Comments prepared for a forum on "Economic Justice"

Faculty Presentation Day

New York Law School

April 3, 2002

[For a pdf version of this article, go to the
New York Law School Law Review site.]




            In recent years, most of the literature in the field of copyright has focused upon the rights of copyright owners versus the rights of copyright users. Although many others involved in the field of copyright seem to think that the balance has shifted in recent years either too much in favor of the copyright owners, or too much in favor of the copyright users, I believe that Congress has achieved a basically fair balance between the two extremes.


            What I'd like to explore today, however, is a different perspective that generally doesn't receive a lot of attention. I'm talking about the role of performers of copyrighted works, primarily recording artists. In theory, musicians are creators, or at least contribute to the creation, of many of the works that we enjoy. Music is written to be performed: it is practically worthless without the talented people who convert the abstract "musical" compositions into the performances that we hear and enjoy, either live or through recordings. So you might expect that copyright law would protect these co-creators of the works.


Yet, the sad fact is that musicians have not been served well by the laws of copyright. Although performers are creators, they usually perform other people's works. Under the laws of copyright, their interests are generally subordinate to the rights of the composers of the music they perform and to the rights of the recording companies that control the creation of the physical recordings.


            There are three major themes that emerge from the history of how copyright law treats performers of musical works. First, it has not protected the performers very well. Second, there have been several developments that were designed to create better rights for those who create sound recordings. And third, for various reasons, the performers have not usually gotten the benefits of such developments. Due partly to recent organizing and lobbying efforts by the recording artists themselves, the situation may be changing.


Performance rights in music


            Music wasn't protected under federal copyright law in the United States until 1831. In that year, Congress extended copyright to include music; but the right only covered the printing or sale of sheet music. In 1897, Congress for the first time created a performance right in musical works. This performance right granted the composers the exclusive right to "perform" (or to license for performance) their music publicly.[1] This amendment was great for the composers, who were thus encouraged to write music; but it didn't protect the rights of performers, who in fact now had to pay licenses to publicly perform the songs that were written by others.


Right to make sound recordings


            Back in 1909, Congress extended copyright in musical works to include the exclusive right to make mechanical reproductions of the music. However, fearing that a few companies might buy up many of the copyrights in musical works and extend their monopoly in musical works to a monopoly in sound recordings, Congress provided for what has come to be known as a "compulsory license." Under the compulsory license, any composer of a musical work can decide whether or not to allow anyone to make a recording of the song, and may charge the first performer whatever they can for the privilege of making the first recording. But after that first recording, anyone else may make their own recording of the same song for a set fee, initially set in the 1909 statute at 2 cents per song, and gradually increased to 8 cents per song in 2002.[2]

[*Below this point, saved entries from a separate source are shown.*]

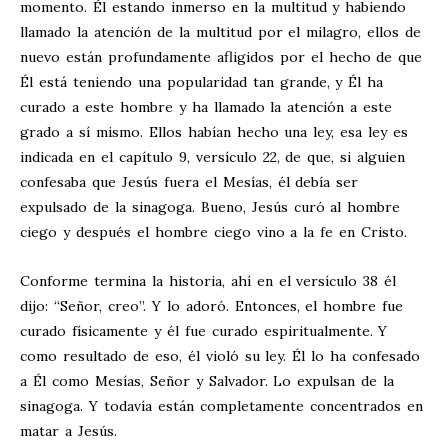
momento. Él estando inmerso en la multitud y habiendo
llamado la atención de la multitud por el milagro, ellos de
nuevo están profundamente afligidos por el hecho de que
Él está teniendo una popularidad tan grande, y Él ha
curado a este hombre y ha llamado la atención a este
grado a sí mismo. Ellos habían hecho una ley, esa ley es
indicada en el capítulo 9, versículo 22, de que, si alguien
confesaba que Jesús fuera el Mesías, él debía ser
expulsado de la sinagoga. Bueno, Jesús curó al hombre
ciego y después el hombre ciego vino a la fe en Cristo.
Conforme termina la historia, ahí en el versículo 38 él
dijo: “Señor, creo”. Y lo adoró. Entonces, el hombre fue
curado físicamente y él fue curado espiritualmente. Y
como resultado de eso, él violó su ley. Él lo ha confesado
a Él como Mesías, Señor y Salvador. Lo expulsan de la
sinagoga. Y todavía están completamente concentrados en
matar a Jesús.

            In theory, the compulsory license helps performers by allowing them to make sound recordings of songs at set fees, so that the performers have access to the whole body of musical works when they make their recordings. However, the sound recording compulsory license can backfire on recording artists in several ways. First, most recording contracts provide that the artist has to pay the compulsory licensing fees from the artist's portion of the profits, which can frequently swallow up a large portion of the artists' potential profits. Second, the standard record contract treats as a "controlled composition" a musical work that was written by the performing artist, and usually provides that the artist, as composer, receives a lower fee for the "compulsory license" than would a separate composer. And third, if a performer records a hit, the compulsory license allows other performers to record the same song, sometimes with greater success than the original recording artist. 


Sound recordings


            In 1972, largely in response to rampant record and tape piracy, Congress provided that sound recordings were eligible for copyright, in addition to the musical works that existed on the sound recordings. Since the performers are co-creators of the sound recordings, you might expect that they would end up owning at least a portion of the "sound recording" copyright. But that's not the way it works in the music business.


            The culprit that undermines the rights of performers in this case is the "work made for hire" doctrine. Most standard recording contracts  (as well as contracts in some other industries) provide that performers are "hired" to create a copyrighted work that is owned by the company. In 1976, Congress tightened the copyright statute's definition of "works for hire" to assure that fewer works would be treated as works for hire.[3] In particular, the doctrine would only apply for actual employees of companies, and for "independent contractors" in certain specified contexts. These specified contexts did not list "sound recordings," so that a party preparing a sound recording would not be treated as a worker for hire unless actually employed by the sound recording company (which most recording artists are not).


            Notwithstanding the tightening of the rules, the recording industry pretty much continued to treat most recording artist contracts as "works for hire." In 1999, the industry even got an amendment passed by Congress that added "sound recordings" to the list of works that could be treated as works for hire. After complaints by music artists, Congress repealed the change in 2000, leading to one of the most convoluted definitions in the current act. The definition of "work made for hire" provides that consideration shall not be given to the amendment or its repeal in defining the term, and the paragraph "shall be interpreted as if both section 2(a)(1) of the Work Made For Hire and Copyright Corrections Act of 2000 and section 1011(d) of the Intellectual Property and Communications Omnibus Reform Act of 1999 . . . were never enacted, and without regard to any inaction or awareness by the Congress at any time of any judicial determinations."[4] What? You can excuse the recording artists if they are a bit cynical about Congress's passing the amendment in the first place.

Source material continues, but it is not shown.